Image-to-Video Prompts (All Subjects): 10 Templates That Don't Break

Q: Which tool has the best image-to-video right now?

As of June 2026, **Kling 2.6** and **Runway Gen-4.5** lead on real human motion and faces; **Veo 3.1** wins on physical realism and built-in audio; **Hailuo 2.3** is the best value and handles Chinese prompts natively. Sora 2 is strong on physics but is API-only now. Test your specific image on two of them — results vary a lot by source frame.

Animate a still frame on Sora 2, Veo 3.1, Kling 2.6, Runway Gen-4.5, Hailuo, and Pika. Ten copy-ready image-to-video prompt templates plus a current model + pricing table.

Published: May 12, 2026 Updated: Jun 04, 2026 Author: AI Productivity Guide Team 🌐 查看中文版本

Image-to-video is the highest-ROI mode in any AI video tool today. Instead of asking the model to invent everything from a text prompt, you hand it a perfect first frame and tell it only what should move.
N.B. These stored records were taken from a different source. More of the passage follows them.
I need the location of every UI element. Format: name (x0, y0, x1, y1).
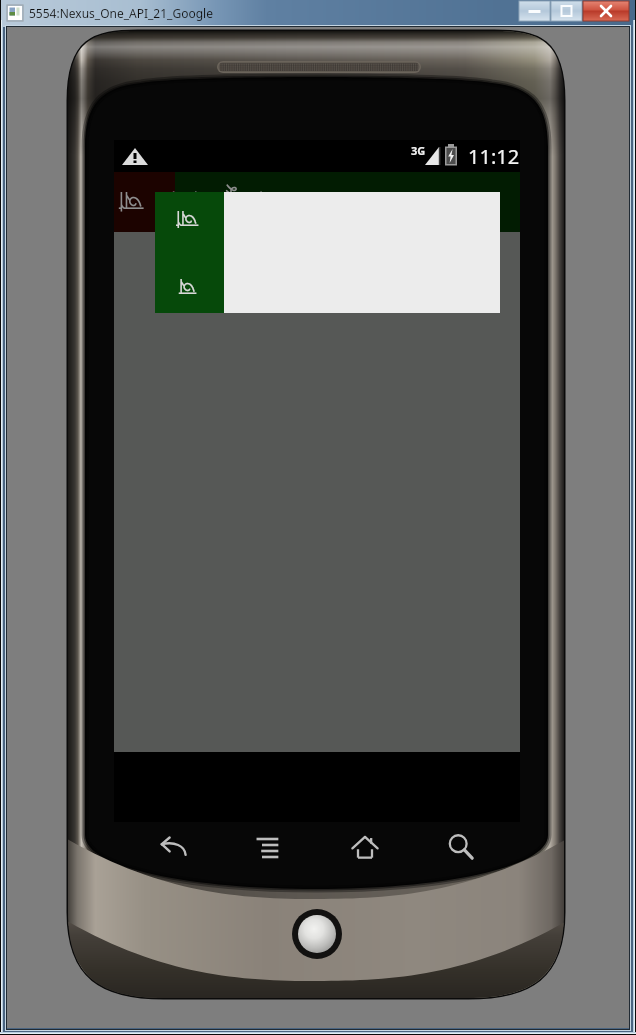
button[interactable]: Maximize (551, 1, 582, 21)
button[interactable]: Search (431, 822, 491, 872)
staticText: 5554:Nexus_One_API_21_Google (29, 5, 213, 21)
staticText: 3G (411, 143, 426, 158)
staticText: কিছু একটি আ (119, 183, 264, 224)
button[interactable]: Minimize (519, 1, 550, 21)
button[interactable]: আ (155, 192, 500, 313)
staticText: 11:12 (468, 143, 520, 170)
staticText: আ (176, 206, 198, 233)
button[interactable]: Back (143, 822, 203, 872)
button[interactable]: Menu (239, 822, 299, 872)
button[interactable]: Home (335, 822, 395, 872)
button[interactable]: Close (583, 1, 629, 21)
staticText: অ (179, 274, 196, 301)
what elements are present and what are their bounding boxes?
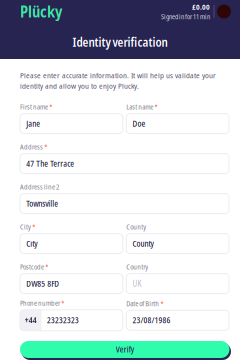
staticText: Jane: [26, 118, 40, 129]
staticText: UK: [132, 278, 141, 289]
staticText: +44: [25, 315, 37, 326]
button[interactable]: Country: [126, 262, 229, 294]
button[interactable]: City: [20, 222, 123, 254]
button[interactable]: Account: [217, 4, 231, 18]
staticText: Address: [20, 142, 43, 152]
button[interactable]: Verify: [20, 340, 230, 359]
staticText: Identity verification: [72, 34, 168, 50]
button[interactable]: Last name: [126, 102, 229, 134]
staticText: *: [49, 102, 52, 112]
button[interactable]: Phone number: [20, 298, 123, 331]
staticText: *: [32, 222, 35, 232]
staticText: *: [61, 298, 64, 308]
staticText: Townsville: [26, 198, 58, 209]
staticText: 23/08/1986: [132, 315, 170, 326]
staticText: City: [20, 222, 31, 232]
staticText: Phone number: [20, 298, 60, 308]
button[interactable]: County: [126, 222, 229, 254]
staticText: First name: [20, 102, 48, 112]
staticText: *: [160, 299, 163, 308]
staticText: *: [154, 102, 157, 112]
staticText: City: [26, 238, 37, 249]
staticText: *: [45, 262, 48, 272]
staticText: £0.00: [192, 2, 210, 12]
button[interactable]: Address: [20, 142, 229, 174]
button[interactable]: First name: [20, 102, 123, 134]
button[interactable]: Plucky home: [20, 1, 62, 22]
staticText: 23232323: [47, 315, 79, 326]
staticText: Postcode: [20, 262, 44, 272]
staticText: Country: [126, 262, 148, 272]
button[interactable]: Address line 2: [20, 182, 229, 214]
button[interactable]: Postcode: [20, 262, 123, 294]
staticText: 47 The Terrace: [26, 158, 74, 169]
staticText: Address line 2: [20, 182, 59, 192]
staticText: Last name: [126, 102, 153, 112]
staticText: Plücky: [20, 1, 62, 22]
staticText: *: [44, 142, 47, 152]
staticText: County: [126, 222, 146, 232]
staticText: Date of Birth: [126, 299, 159, 308]
staticText: Please enter accurate information. It wi…: [20, 70, 216, 91]
button[interactable]: Date of Birth: [126, 299, 229, 330]
staticText: DW85 8FD: [26, 278, 59, 289]
staticText: Doe: [132, 118, 145, 129]
staticText: Signed in for 11 min: [161, 12, 210, 21]
staticText: Verify: [116, 344, 134, 355]
staticText: County: [132, 238, 153, 249]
That single change kills most “AI weirdness”: six-fingered hands, faces that morph between frames, props that vanish. The ten templates below are written to survive on the June 2026 generation of models, and there is a current pricing and version table at the bottom so you pick the right tool before you burn credits.

TL;DR

Give the model a clean still frame, then describe one motion, the camera behavior, and what must not change. Keep it to 1-3 sentences.
On image-to-video, short prompts beat long ones. Long prose fights the starting frame and triggers drift.
For a single hero shot, Kling 2.6 and Runway Gen-4.5 are the strongest on real human motion and faces; Veo 3.1 wins on physics and built-in audio; Hailuo 2.3 is the cheapest reliable option and handles Chinese prompts well.
Single generations run 5-10 seconds on most tools. To go longer, chain clips with start/end-frame features rather than asking for one long render.
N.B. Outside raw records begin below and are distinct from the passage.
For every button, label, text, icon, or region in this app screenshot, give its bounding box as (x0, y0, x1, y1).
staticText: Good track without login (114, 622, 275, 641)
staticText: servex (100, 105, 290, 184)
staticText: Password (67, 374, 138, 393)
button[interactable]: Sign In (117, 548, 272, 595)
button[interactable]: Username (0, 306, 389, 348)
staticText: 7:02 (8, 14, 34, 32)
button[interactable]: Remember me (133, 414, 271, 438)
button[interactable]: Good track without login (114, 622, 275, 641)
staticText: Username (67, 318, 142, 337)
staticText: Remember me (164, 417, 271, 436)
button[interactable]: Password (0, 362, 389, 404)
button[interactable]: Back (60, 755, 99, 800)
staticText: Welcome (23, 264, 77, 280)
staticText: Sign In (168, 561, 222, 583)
Why image-to-video beats text-to-video for almost everything

The model does not invent the subject, only the motion, so identity stays stable.
Frame-to-frame consistency is far higher because the look is locked by your input image.
You control the art direction in advance with Midjourney or Flux.
Reusing the same starting-frame style keeps a series visually unified.
When something breaks, you regenerate one source still instead of the whole render.

If you are new to AI video, start here and only touch text-to-video once you understand how motion prompts behave.
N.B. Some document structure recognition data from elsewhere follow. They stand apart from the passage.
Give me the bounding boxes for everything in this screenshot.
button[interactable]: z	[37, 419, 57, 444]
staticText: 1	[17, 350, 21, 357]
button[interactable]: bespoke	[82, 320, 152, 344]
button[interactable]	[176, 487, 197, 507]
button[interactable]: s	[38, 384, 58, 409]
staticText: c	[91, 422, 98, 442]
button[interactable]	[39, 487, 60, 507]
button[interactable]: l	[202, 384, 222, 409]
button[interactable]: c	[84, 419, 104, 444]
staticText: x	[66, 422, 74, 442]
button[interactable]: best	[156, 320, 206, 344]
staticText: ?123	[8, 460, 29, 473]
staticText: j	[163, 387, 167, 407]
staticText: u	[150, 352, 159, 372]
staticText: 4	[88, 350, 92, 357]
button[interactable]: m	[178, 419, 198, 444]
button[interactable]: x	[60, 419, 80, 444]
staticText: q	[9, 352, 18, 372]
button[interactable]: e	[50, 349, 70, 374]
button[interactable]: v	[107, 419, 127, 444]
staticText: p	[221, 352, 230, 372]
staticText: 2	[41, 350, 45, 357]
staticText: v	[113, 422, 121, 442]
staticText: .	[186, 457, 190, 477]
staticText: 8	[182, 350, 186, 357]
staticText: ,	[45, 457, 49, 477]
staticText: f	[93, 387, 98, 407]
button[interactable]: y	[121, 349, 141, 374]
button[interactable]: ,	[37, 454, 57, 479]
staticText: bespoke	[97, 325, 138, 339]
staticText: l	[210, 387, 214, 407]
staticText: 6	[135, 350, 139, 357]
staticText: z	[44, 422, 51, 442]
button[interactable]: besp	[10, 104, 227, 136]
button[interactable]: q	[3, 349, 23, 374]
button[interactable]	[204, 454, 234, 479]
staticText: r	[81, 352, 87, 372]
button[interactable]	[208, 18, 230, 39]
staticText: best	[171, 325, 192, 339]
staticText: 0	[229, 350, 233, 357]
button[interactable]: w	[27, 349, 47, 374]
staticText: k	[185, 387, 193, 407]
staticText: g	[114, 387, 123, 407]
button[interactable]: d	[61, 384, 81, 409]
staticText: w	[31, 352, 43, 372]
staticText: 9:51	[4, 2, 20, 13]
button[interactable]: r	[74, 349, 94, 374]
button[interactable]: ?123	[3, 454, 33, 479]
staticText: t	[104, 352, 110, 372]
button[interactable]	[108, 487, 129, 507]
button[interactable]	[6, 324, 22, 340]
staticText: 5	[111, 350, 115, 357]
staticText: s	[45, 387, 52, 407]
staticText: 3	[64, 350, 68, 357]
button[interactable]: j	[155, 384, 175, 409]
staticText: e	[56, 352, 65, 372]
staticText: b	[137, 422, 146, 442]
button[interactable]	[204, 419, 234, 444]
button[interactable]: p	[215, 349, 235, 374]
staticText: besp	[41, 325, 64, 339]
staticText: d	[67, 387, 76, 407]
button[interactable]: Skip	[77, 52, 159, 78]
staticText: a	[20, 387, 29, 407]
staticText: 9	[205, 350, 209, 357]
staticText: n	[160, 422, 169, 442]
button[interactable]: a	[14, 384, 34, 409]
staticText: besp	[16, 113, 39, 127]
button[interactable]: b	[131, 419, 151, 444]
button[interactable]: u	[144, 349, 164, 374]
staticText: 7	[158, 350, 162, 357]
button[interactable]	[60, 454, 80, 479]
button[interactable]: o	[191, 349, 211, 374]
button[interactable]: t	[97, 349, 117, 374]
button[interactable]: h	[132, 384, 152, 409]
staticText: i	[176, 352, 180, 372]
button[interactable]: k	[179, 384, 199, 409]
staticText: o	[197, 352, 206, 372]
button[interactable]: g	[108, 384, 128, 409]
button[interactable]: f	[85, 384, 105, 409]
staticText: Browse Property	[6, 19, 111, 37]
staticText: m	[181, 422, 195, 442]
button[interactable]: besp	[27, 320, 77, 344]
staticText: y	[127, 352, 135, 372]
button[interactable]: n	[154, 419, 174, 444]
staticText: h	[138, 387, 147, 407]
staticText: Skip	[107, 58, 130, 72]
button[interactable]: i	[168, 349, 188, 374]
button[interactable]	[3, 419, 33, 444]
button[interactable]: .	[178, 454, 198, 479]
What an image-to-video prompt should specify

Three things, in this order:

What moves — name the subject and the single action.
How the camera behaves — static, slow dolly, gentle pan, or orbit.
Atmosphere / detail motion — wind, fog drift, light flicker, fabric movement.

Keep the prompt short. The sweet spot is roughly 25-60 words. Past 100 words, most models get confused and start over-interpreting, which fights your fixed first frame.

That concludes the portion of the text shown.